Word for word, please restate the lines from the beginning of the data through the line in which "WORLD OWERRI PEOPLES CO" appears.

•••••

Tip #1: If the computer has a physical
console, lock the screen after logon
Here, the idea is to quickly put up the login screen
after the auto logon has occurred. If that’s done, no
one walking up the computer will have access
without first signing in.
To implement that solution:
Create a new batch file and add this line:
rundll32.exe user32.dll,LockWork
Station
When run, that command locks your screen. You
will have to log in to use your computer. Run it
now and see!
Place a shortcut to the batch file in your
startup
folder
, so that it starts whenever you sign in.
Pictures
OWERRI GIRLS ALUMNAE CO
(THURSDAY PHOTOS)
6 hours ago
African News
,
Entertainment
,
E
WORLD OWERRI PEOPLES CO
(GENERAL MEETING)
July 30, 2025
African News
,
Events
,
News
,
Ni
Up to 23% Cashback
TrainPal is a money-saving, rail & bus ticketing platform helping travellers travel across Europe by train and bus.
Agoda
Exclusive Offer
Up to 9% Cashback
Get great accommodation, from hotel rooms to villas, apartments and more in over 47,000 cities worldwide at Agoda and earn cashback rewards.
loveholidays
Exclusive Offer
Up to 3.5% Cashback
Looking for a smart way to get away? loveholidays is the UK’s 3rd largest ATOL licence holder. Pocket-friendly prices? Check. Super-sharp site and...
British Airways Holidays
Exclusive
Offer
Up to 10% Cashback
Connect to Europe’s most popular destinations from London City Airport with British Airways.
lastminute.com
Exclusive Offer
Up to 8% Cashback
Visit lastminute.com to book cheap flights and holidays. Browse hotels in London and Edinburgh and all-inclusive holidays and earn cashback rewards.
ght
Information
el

•••••

## [Worked solution]
Tip #1: If the computer has a physical
console, lock the screen after logon
Here, the idea is to quickly put up the login screen
after the auto logon has occurred. If that’s done, no
one walking up the computer will have access
without first signing in.
To implement that solution:
Create a new batch file and add this line:
rundll32.exe user32.dll,LockWork
Station
When run, that command locks your screen. You
will have to log in to use your computer. Run it
now and see!
Place a shortcut to the batch file in your
startup
folder
, so that it starts whenever you sign in.
Pictures
OWERRI GIRLS ALUMNAE CO
(THURSDAY PHOTOS)
6 hours ago
African News
,
Entertainment
,
E
WORLD OWERRI PEOPLES CO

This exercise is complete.